Saved entries:
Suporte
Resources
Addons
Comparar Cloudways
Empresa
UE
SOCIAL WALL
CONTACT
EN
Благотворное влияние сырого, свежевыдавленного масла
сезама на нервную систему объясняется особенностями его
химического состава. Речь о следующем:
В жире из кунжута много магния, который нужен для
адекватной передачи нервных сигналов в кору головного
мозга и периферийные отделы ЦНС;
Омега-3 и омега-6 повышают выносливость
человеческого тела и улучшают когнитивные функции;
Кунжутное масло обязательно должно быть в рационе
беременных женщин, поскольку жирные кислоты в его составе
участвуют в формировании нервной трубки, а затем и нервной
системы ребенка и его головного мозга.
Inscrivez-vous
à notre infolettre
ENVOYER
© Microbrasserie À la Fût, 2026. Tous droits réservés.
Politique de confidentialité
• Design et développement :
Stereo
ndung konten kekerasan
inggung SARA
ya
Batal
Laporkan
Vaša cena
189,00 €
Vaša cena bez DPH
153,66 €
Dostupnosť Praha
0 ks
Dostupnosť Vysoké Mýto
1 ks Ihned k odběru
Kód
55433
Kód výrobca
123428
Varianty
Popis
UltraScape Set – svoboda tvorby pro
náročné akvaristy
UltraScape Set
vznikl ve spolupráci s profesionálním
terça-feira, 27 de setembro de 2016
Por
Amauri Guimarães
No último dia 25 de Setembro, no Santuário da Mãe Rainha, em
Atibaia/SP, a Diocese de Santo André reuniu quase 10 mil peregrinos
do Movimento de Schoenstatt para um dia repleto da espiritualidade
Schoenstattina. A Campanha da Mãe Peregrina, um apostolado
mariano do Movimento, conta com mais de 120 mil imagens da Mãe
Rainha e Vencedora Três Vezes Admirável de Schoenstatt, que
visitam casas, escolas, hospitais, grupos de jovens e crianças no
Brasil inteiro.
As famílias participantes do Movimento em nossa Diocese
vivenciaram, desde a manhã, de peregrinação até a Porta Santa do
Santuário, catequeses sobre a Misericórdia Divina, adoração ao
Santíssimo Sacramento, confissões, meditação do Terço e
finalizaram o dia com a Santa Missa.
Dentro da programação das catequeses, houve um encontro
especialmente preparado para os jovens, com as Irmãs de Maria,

> _WORK REQUIRED_
Provide the count of lines above that contain "catequeses", without any other words.

> _FINISHED TASK_
2